Le véritable cauchemar pour Israël

Une telle aspiration à la démocratie n’est-elle pas un véritable cauchemar pour Israël ? Une telle émancipation, qui risquerait de révéler que la seule démocratie dans le Moyen-Orient n’est en fait que le seul apartheid drapé dans l’un des fanatismes les plus cruels. Le seul État qui considère que les non-juifs ne sont que des goyim dont l’écrasement est la condition sine qua non pour édifier la cité vertueuse qui a pour ennemis jurés les deux F : la Fraternité et les Frontières.

Qui aurait imaginé que tout cela serait renversé sens dessus dessous ? Les promoteurs de l’action du 7 octobre n’ont nullement prévu de telles retombées. Pourtant, ne l’ont-ils pas baptisée « le déluge d’al-Aqssa »? Qui nierait que le déluge est là ? Sa boue submerge Gaza avec ses horreurs, ses cadavres déchiquetés par les chiens errants.

Sommes-nous devant une justice transcendante ou immanente ? Israël ne s’est-il pas injecté le mal qu’il s’est évertué à infliger à ses pauvres ennemis ? Regardons les choses de plus près : Israël qui s’admirait dans son miroir n’a-t-il pas l’apanage de la suprématie ? N’est-il pas l’étalon de vertu et le symbole d’une modernité étincelante ? N’a-t-il pas imposé une telle évidence devenue doxa glorifiée et célébrée unanimement !

Le miroir glorifiant sa suprématie  s’est brisé en mille morceaux

Et voilà, après le « déluge », le miroir glorifiant une telle suprématie n’est-il pas brisé en mille morceaux ? Ainsi, l‘État parangon de vertu apparait pataugeant jusqu’à s’étrangler dans le sang de ses innocentes victimes. Une vulgarité grossière mal informée éclate en plein jour. Celle qui veut d’un coup de sabre éliminer tout un peuple de la surface de la terre. Nous voilà en face d’un État qui se drape des oripeaux d’une modernité ensorcelante bien qu’il n’ait jamais quitté sa tribu d’un autre âge !

L’orage qui secoue le sionisme messianique en le dépouillant de ses caftans de parade

Les historiens s’arrêteront longtemps sur cette étape charnière de l’histoire moyen-orientale. Comment se fait-il que les valeurs se soient inversées ? Comment se fait-il que la bigoterie ait changé de camp ? Comment se fait-il que la victime de l’horreur nazie se soit transformée en bourreau ? Tout en instrumentalisant scandaleusement sa religion pour la convertir en une brochure politique, en un cadastre et une recette de cuisine, si ce n’est un tabernacle de haine vengeresse ? Comment l’archaïsme arabo-musulman se mue en quête d’un autre possible, alors qu’Israël verse dans une mégalomanie digne d’un Caligula nommant ministre l’un de ses chevaux les plus fanatiques !

En effet, ledit déluge a changé la donne.
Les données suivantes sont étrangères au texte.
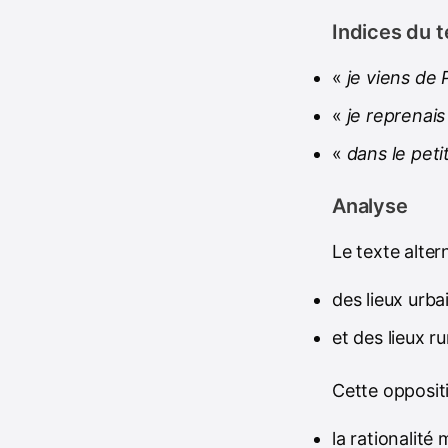
Indices du t
«
je viens de
«
je reprenais
«
dans le peti
Analyse
Le texte alter
des lieux urba
et des lieux r
Cette opposit
la rationalité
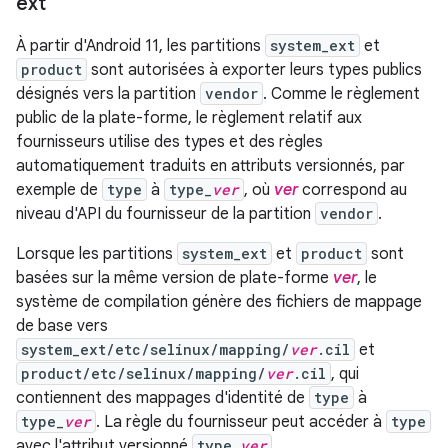
ext
À partir d'Android 11, les partitions
system_ext
et
product
sont autorisées à exporter leurs types publics
désignés vers la partition
vendor
. Comme le règlement
public de la plate-forme, le règlement relatif aux
fournisseurs utilise des types et des règles
automatiquement traduits en attributs versionnés, par
exemple de
type
à
type_
ver
, où
ver
correspond au
niveau d'API du fournisseur de la partition
vendor
.
Lorsque les partitions
system_ext
et
product
sont
basées sur la même version de plate-forme
ver
, le
système de compilation génère des fichiers de mappage
de base vers
system_ext/etc/selinux/mapping/
ver
.cil
et
product/etc/selinux/mapping/
ver
.cil
, qui
contiennent des mappages d'identité de
type
à
type_
ver
. La règle du fournisseur peut accéder à
type
avec l'attribut versionné
type_
ver
.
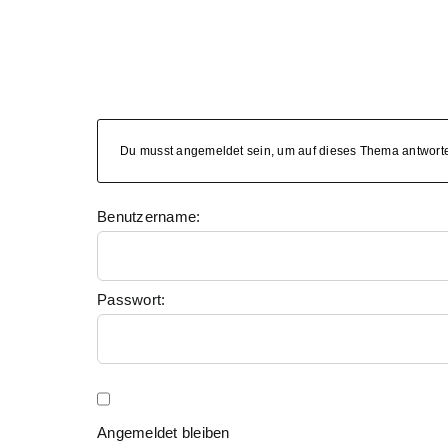
Du musst angemeldet sein, um auf dieses Thema antwort
Benutzername:
Passwort:
Angemeldet bleiben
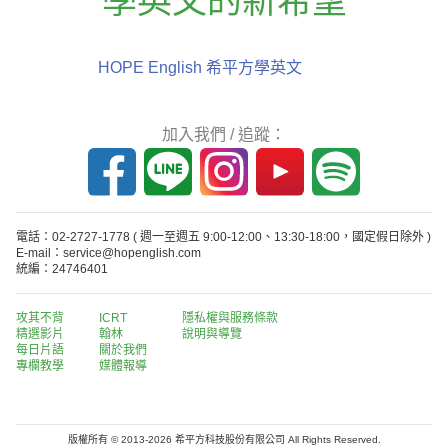
學英文的新希望
HOPE English 希平方學英文
加入我們 / 追蹤：
電話：02-2727-1778
( 週一至週五 9:00-12:00、13:30-18:00，國定假日除外 )
E-mail：service@hopenglish.com
統編：24746401
攻其不背
ICRT
隱私權與服務條款
精選影片
翰林
說明與導覽
每日片語
關於我們
專欄教學
媒體報導
版權所有 © 2013-2026 希平方科技股份有限公司 All Rights Reserved.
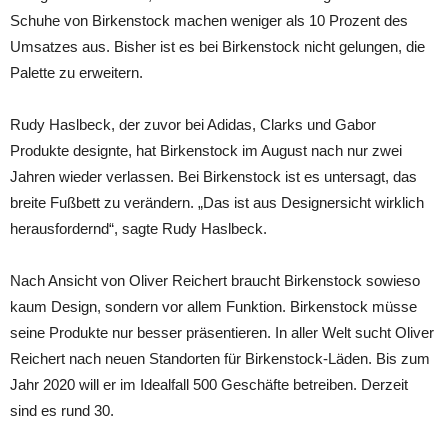
Schuhe von Birkenstock machen weniger als 10 Prozent des
Umsatzes aus. Bisher ist es bei Birkenstock nicht gelungen, die
Palette zu erweitern.
Rudy Haslbeck, der zuvor bei Adidas, Clarks und Gabor
Produkte designte, hat Birkenstock im August nach nur zwei
Jahren wieder verlassen. Bei Birkenstock ist es untersagt, das
breite Fußbett zu verändern. „Das ist aus Designersicht wirklich
herausfordernd“, sagte Rudy Haslbeck.
Nach Ansicht von Oliver Reichert braucht Birkenstock sowieso
kaum Design, sondern vor allem Funktion. Birkenstock müsse
seine Produkte nur besser präsentieren. In aller Welt sucht Oliver
Reichert nach neuen Standorten für Birkenstock-Läden. Bis zum
Jahr 2020 will er im Idealfall 500 Geschäfte betreiben. Derzeit
sind es rund 30.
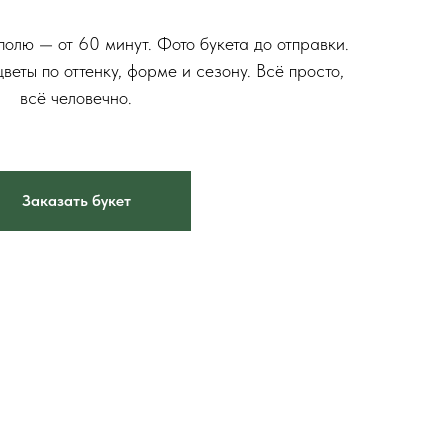
⠀
олю — от 60 минут. Фото букета до отправки.
еты по оттенку, форме и сезону. Всё просто,
всё человечно.
Заказать букет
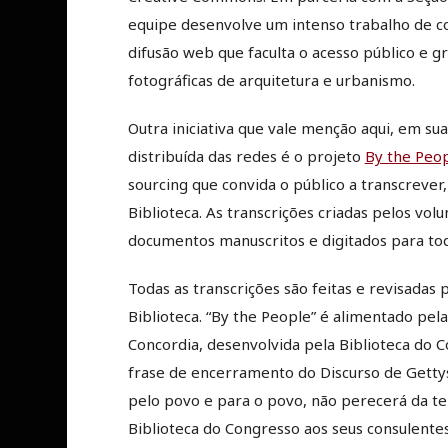
equipe desenvolve um intenso trabalho de con
difusão web que faculta o acesso público e g
fotográficas de arquitetura e urbanismo.
Outra iniciativa que vale menção aqui, em sua
distribuída das redes é o projeto
By the Peo
sourcing que convida o público a transcrever,
Biblioteca. As transcrições criadas pelos vol
documentos manuscritos e digitados para todo
Todas as transcrições são feitas e revisadas 
Biblioteca. “By the People” é alimentado pel
Concordia, desenvolvida pela Biblioteca do 
frase de encerramento do Discurso de Getty
pelo povo e para o povo, não perecerá da ter
Biblioteca do Congresso aos seus consulentes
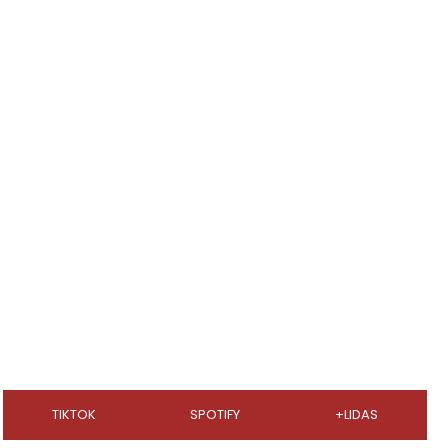
TIKTOK
SPOTIFY
+LIDAS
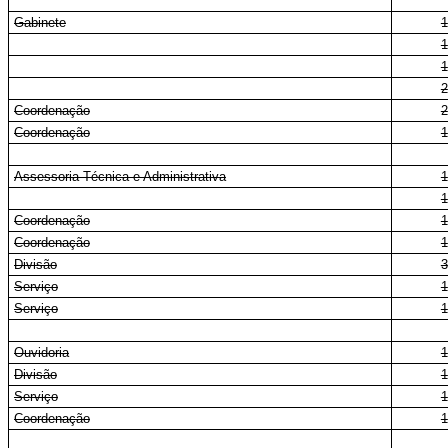
Gabinete
1
1
1
2
Coordenação
2
Coordenação
1
Assessoria Técnica e Administrativa
1
1
Coordenação
1
Coordenação
1
Divisão
3
Serviço
1
Serviço
1
Ouvidoria
1
Divisão
1
Serviço
1
Coordenação
1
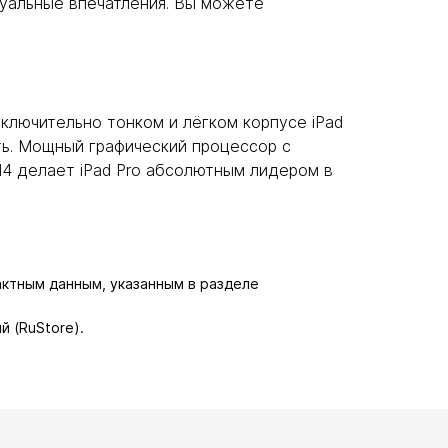
зуальные впечатления. Вы можете
лючительно тонком и лёгком корпусе iPad
ть. Мощный графический процессор с
M4 делает iPad Pro абсолютным лидером в
актным данным, указанным в разделе
й (RuStore).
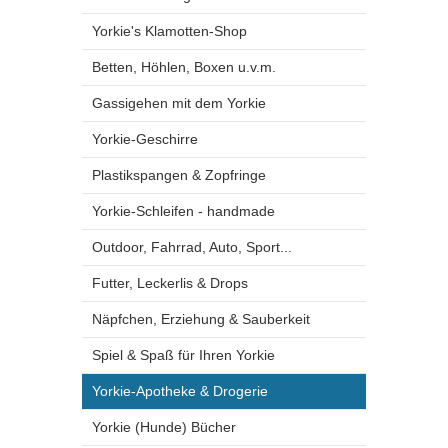
Yorkie's Klamotten-Shop
Betten, Höhlen, Boxen u.v.m.
Gassigehen mit dem Yorkie
Yorkie-Geschirre
Plastikspangen & Zopfringe
Yorkie-Schleifen - handmade
Outdoor, Fahrrad, Auto, Sport...
Futter, Leckerlis & Drops
Näpfchen, Erziehung & Sauberkeit
Spiel & Spaß für Ihren Yorkie
Yorkie-Apotheke & Drogerie
Yorkie (Hunde) Bücher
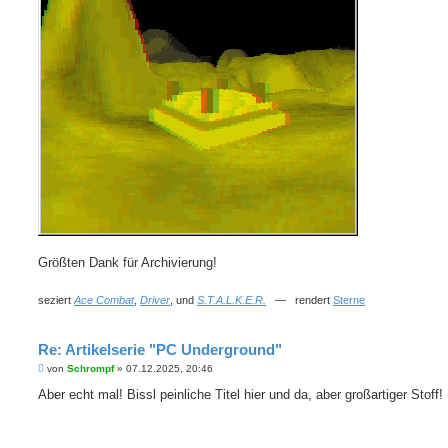
Größten Dank für Archivierung!
seziert
Ace Combat
,
Driver
, und
S.T.A.L.K.E.R.
— rendert
Sterne
Re: Artikelserie "PC Underground"
B
von
Schrompf
»
07.12.2025, 20:46
e
i
Aber echt mal! Bissl peinliche Titel hier und da, aber großartiger Stoff!
t
r
a
g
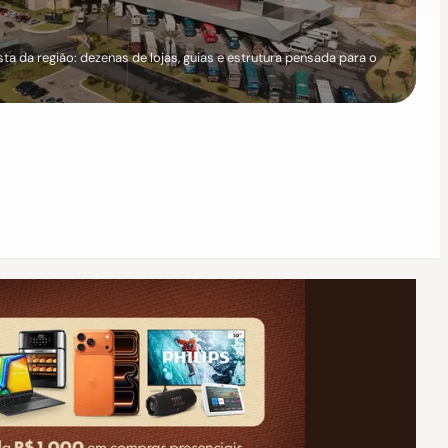
a da região: dezenas de lojas, guias e estrutura pensada para o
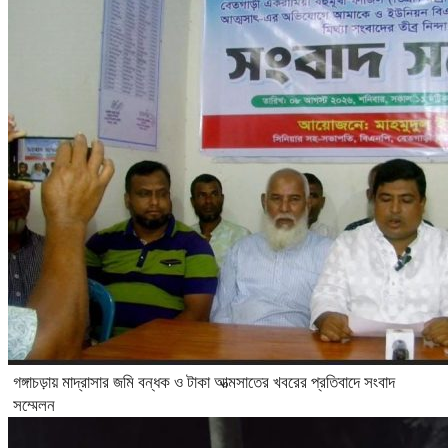
গঙ্গাচড়ায় মাদ্রাসার জমি বন্ধক ও টাকা আত্মসাতের খবরের প্রতিবাদে সংবাদ
সম্মেলন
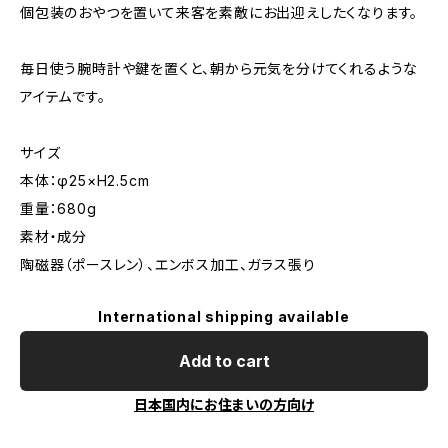
個包装のおやつを置いて来客を素敵にお出迎えしたくなります。
毎日使う腕時計や鍵を置くと、朝から元気を分けてくれるような
アイテムです。
サイズ
本体：φ25×H2.5cm
重量：680g
素材・成分
陶磁器（ポースレン）、エンボス加工、ガラス張り
International shipping available
Add to cart
日本国内にお住まいの方向け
L’immense admiration, l’immense sympathie envers l’État juif se muent en exécration indignée, et en un sentiment d’avoir été manipulé et même leurré.

Seuls les boursicoteurs et les fourbes résistent face à un tel orage qui secoue le sionisme messianique en le dépouillant de ses caftans de parade, qui ont longtemps ébahi les gogos et suscité les applaudissements serviles.